Me desperté y ya se había marchado. Miré el despertador, era muy temprano. Siempre se iba sin despertarme, pero me extrañó que se fuese a esa hora. Me incorporé y fui a coger un cigarro. Y entonces me di cuenta.


Caja 3

Lo planeé al milímetro. Y todo iba bien. Me parecía que no había notado nada. Y eso que yo no soy nada bueno disimulando.
Llegamos al piso, y antes de cerrar la puerta ya nos estábamos comiendo a besos de tal forma, que entramos en mi cuarto medio desnudos.
Y ahí estaba. Encima de la almohada una cajita, de esas que llevan dentro un anillo. Se le fue esa sonrisa suya con la que uno no sabía si se reía contigo o de ti.
- ¿Qué es eso?
- Ábrela.
- No me asustes, ¿no será un anillo?
- No, ábrela.

La miró. Me miró. Se resistió. Finalmente la abrió. Vio la llave, y sin preguntar nada más me besó, e hicimos el amor, estoy seguro, como nunca antes lo había hecho nadie en el mundo.


La nota

Ahí estaba, junto a la caja de Winston y de la de condones, una nota debajo de la cajita con la llave. Aquella estúpida llave, la de mi apartamento. Vaya idea amigo. Intentar atraparla.
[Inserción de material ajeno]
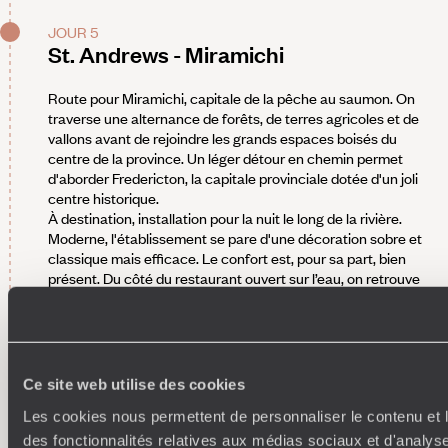
JOUR 5
St. Andrews - Miramichi
Route pour Miramichi, capitale de la pêche au saumon. On
traverse une alternance de forêts, de terres agricoles et de
vallons avant de rejoindre les grands espaces boisés du
centre de la province. Un léger détour en chemin permet
d'aborder Fredericton, la capitale provinciale dotée d'un joli
centre historique.
À destination, installation pour la nuit le long de la rivière.
Moderne, l'établissement se pare d'une décoration sobre et
classique mais efficace. Le confort est, pour sa part, bien
présent. Du côté du restaurant ouvert sur l’eau, on retrouve
une carte de type brasserie et réalisée par des cuisiniers
appliqués. Une piscine intérieure ainsi qu’une salle de gym
sérieusement appareillée viennent parfaire les équipements
de cette retraite au bord de l’eau.
À voir, à faire
- Remonter le temps avec les guides en
Ce site web utilise des cookies
costume des sites historiques de Boishébert et de l'île
Les cookies nous permettent de personnaliser le contenu et l
Beaubears ; flâner au parc du quai Ritchie ou de French Fort
Cove ; tout apprendre sur les immigrants irlandais à l'île
des fonctionnalités relatives aux médias sociaux et d'analyse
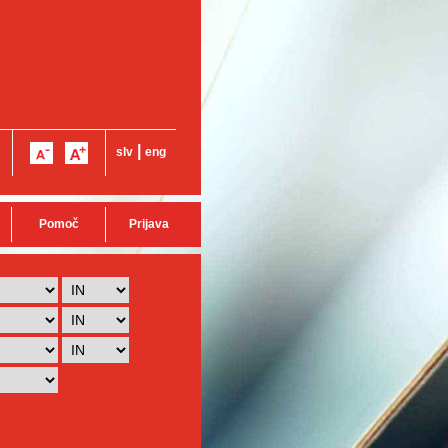
|
slv
eng
Pomoč
Prijava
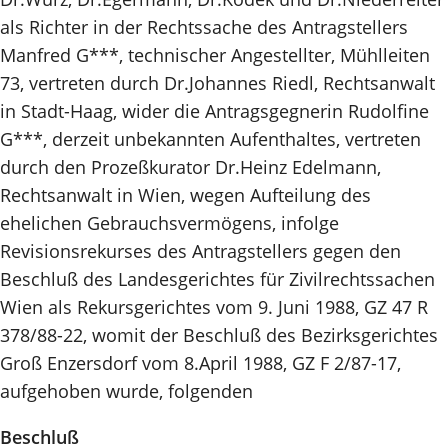
als Richter in der Rechtssache des Antragstellers
Manfred G***, technischer Angestellter, Mühlleiten
73, vertreten durch Dr.Johannes Riedl, Rechtsanwalt
in Stadt-Haag, wider die Antragsgegnerin Rudolfine
G***, derzeit unbekannten Aufenthaltes, vertreten
durch den Prozeßkurator Dr.Heinz Edelmann,
Rechtsanwalt in Wien, wegen Aufteilung des
ehelichen Gebrauchsvermögens, infolge
Revisionsrekurses des Antragstellers gegen den
Beschluß des Landesgerichtes für Zivilrechtssachen
Wien als Rekursgerichtes vom 9. Juni 1988, GZ 47 R
378/88-22, womit der Beschluß des Bezirksgerichtes
Groß Enzersdorf vom 8.April 1988, GZ F 2/87-17,
aufgehoben wurde, folgenden
Beschluß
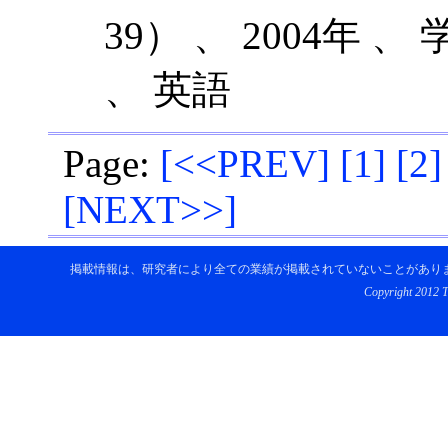
39） 、 2004年 
、 英語
Page:
[
<<PREV
]
[
1
]
[
2
]
[
NEXT>>
]
掲載情報は、研究者により全ての業績が掲載されていないことがあり
Copyright 2012 To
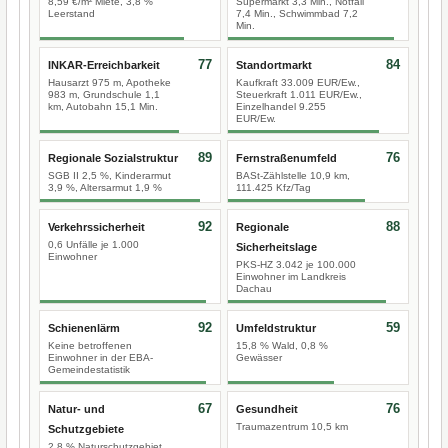
8,59 €/m² Miete, 3,8 %
Supermarkt 3,3 Min., Notfall
Leerstand
7,4 Min., Schwimmbad 7,2
Min.
77
84
INKAR-Erreichbarkeit
Standortmarkt
Hausarzt 975 m, Apotheke
Kaufkraft 33.009 EUR/Ew.,
983 m, Grundschule 1,1
Steuerkraft 1.011 EUR/Ew.,
km, Autobahn 15,1 Min.
Einzelhandel 9.255
EUR/Ew.
89
76
Regionale Sozialstruktur
Fernstraßenumfeld
SGB II 2,5 %, Kinderarmut
BASt-Zählstelle 10,9 km,
3,9 %, Altersarmut 1,9 %
111.425 Kfz/Tag
92
88
Verkehrssicherheit
Regionale
0,6 Unfälle je 1.000
Sicherheitslage
Einwohner
PKS-HZ 3.042 je 100.000
Einwohner im Landkreis
Dachau
92
59
Schienenlärm
Umfeldstruktur
Keine betroffenen
15,8 % Wald, 0,8 %
Einwohner in der EBA-
Gewässer
Gemeindestatistik
67
76
Natur- und
Gesundheit
Traumazentrum 10,5 km
Schutzgebiete
2,8 % Naturschutzgebiet,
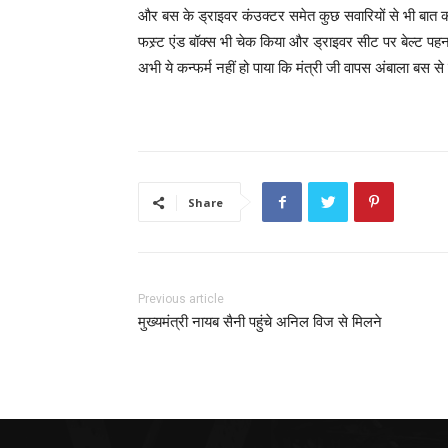
और बस के ड्राइवर कंउक्टर समेत कुछ सवारियों से भी बात की
फस्र्ट एंड बॉक्स भी चेक किया और ड्राइवर सीट पर बेल्ट पहन
अभी ये कन्फर्म नहीं हो पाया कि मंत्री जी वापस अंबाला बस से 
Share
Previous article
मुख्यमंत्री नायब सैनी पहुंचे अनिल विज से मिलने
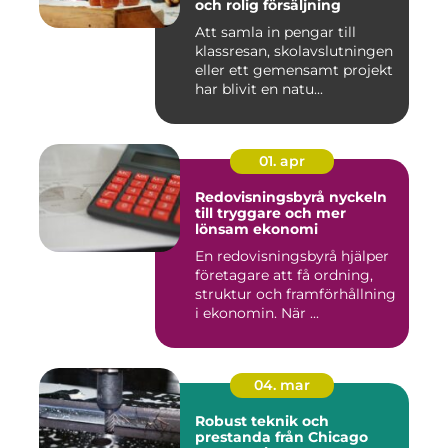
och rolig försäljning
Att samla in pengar till
klassresan, skolavslutningen
eller ett gemensamt projekt
har blivit en natu...
01. apr
Redovisningsbyrå nyckeln
till tryggare och mer
lönsam ekonomi
En redovisningsbyrå hjälper
företagare att få ordning,
struktur och framförhållning
i ekonomin. När ...
04. mar
Robust teknik och
prestanda från Chicago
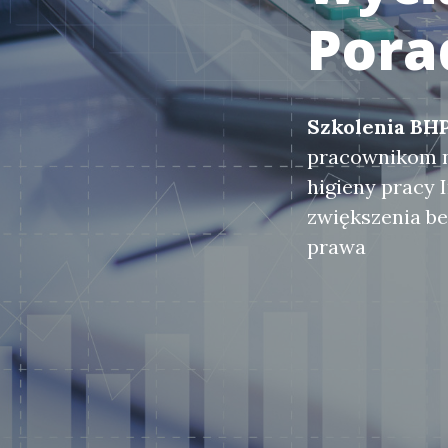
Pora
Szkolenia BHP
pracownikom ni
higieny pracy 
zwiększenia be
prawa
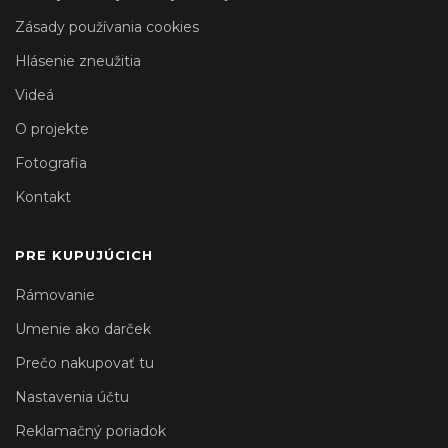
Zásady používania cookies
Hlásenie zneužitia
Videá
O projekte
Fotografia
Kontakt
PRE KUPUJÚCICH
Rámovanie
Umenie ako darček
Prečo nakupovať tu
Nastavenia účtu
Reklamačný poriadok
“Lo siento pero es por tu bien. Si cojo la llave hoy, a lo mejor te la devuelvo mañana, o el otro, o el otro. Da igual. Pasaría más tarde o más temprano. Y cuanto más tarde más te habría dolido. Un beso”.


Y desapareció. Ni una sola pista sobre dónde se podía haber metido. La llamé por teléfono. Pasé por donde me había dicho que trabajaba, pero nadie reconocía ni el nombre ni la descripción que yo daba. La busqué por todos los bares que frecuentábamos, y también por los que no. Nada.
Al cabo de un tiempo dejé de buscarla. Pero desde entonces vuelvo cada noche al bar donde una vez me pidió tabaco, esperanzado en volver a encontrármela algún día.